The Dodgers traded Bournigal to the Montreal Expos in June 1995 for pitcher Kris Foster, but Bournigal did not play in the majors that year. He fractured his thumb later that month, missing several weeks of the season. His best years were with Oakland. In his three seasons with the A's, he started about 36% of their games (173 out of 486), batted .249, and made eight errors.

Oakland released Bournigal after the 1998 season. After signing with the Pittsburgh Pirates then the Texas Rangers ahead of the 1999 season, the Mariners purchased his contract in April.

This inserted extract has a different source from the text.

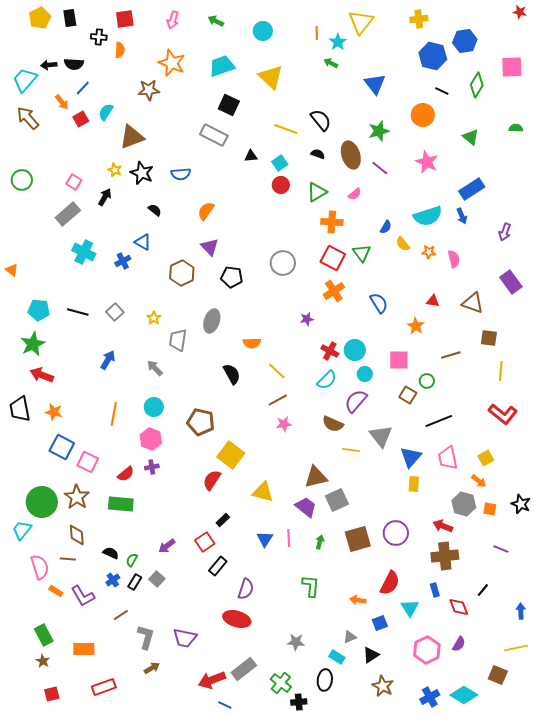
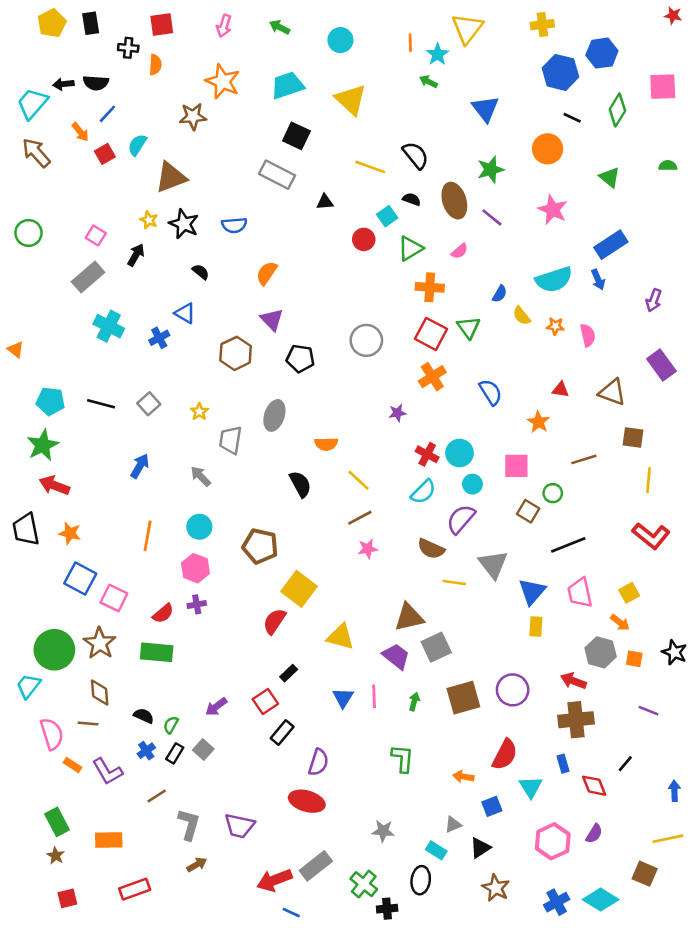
cyan square: (280, 163) -> (387, 216), moved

In 365 MLB games, Bournigal hit .251 with four home runs, 85 RBI, 104 runs scored, and an on-base percentage of .301. Defensively, his fielding percentage was .988.

=== Career highlights ===
- One four-hit game: two singles, a double, and a home run against the Mariners on June 25, 1997.
- Eleven three-hit games, including a single, two doubles, three RBI, and three runs scored against the Detroit Tigers on April 29, 1999, his second game with the Mariners.

== Personal life ==
As a child, Bournigal contracted tetanus after an infection resulting from sliding into second base on a dirt field.

Bournigal's late father, George, was a sports broadcaster in the Dominican Republic.

Bournigal's son, also named Rafael, also played baseball for the Florida State Seminoles as well as Belmont University. Bournigal also has a daughter.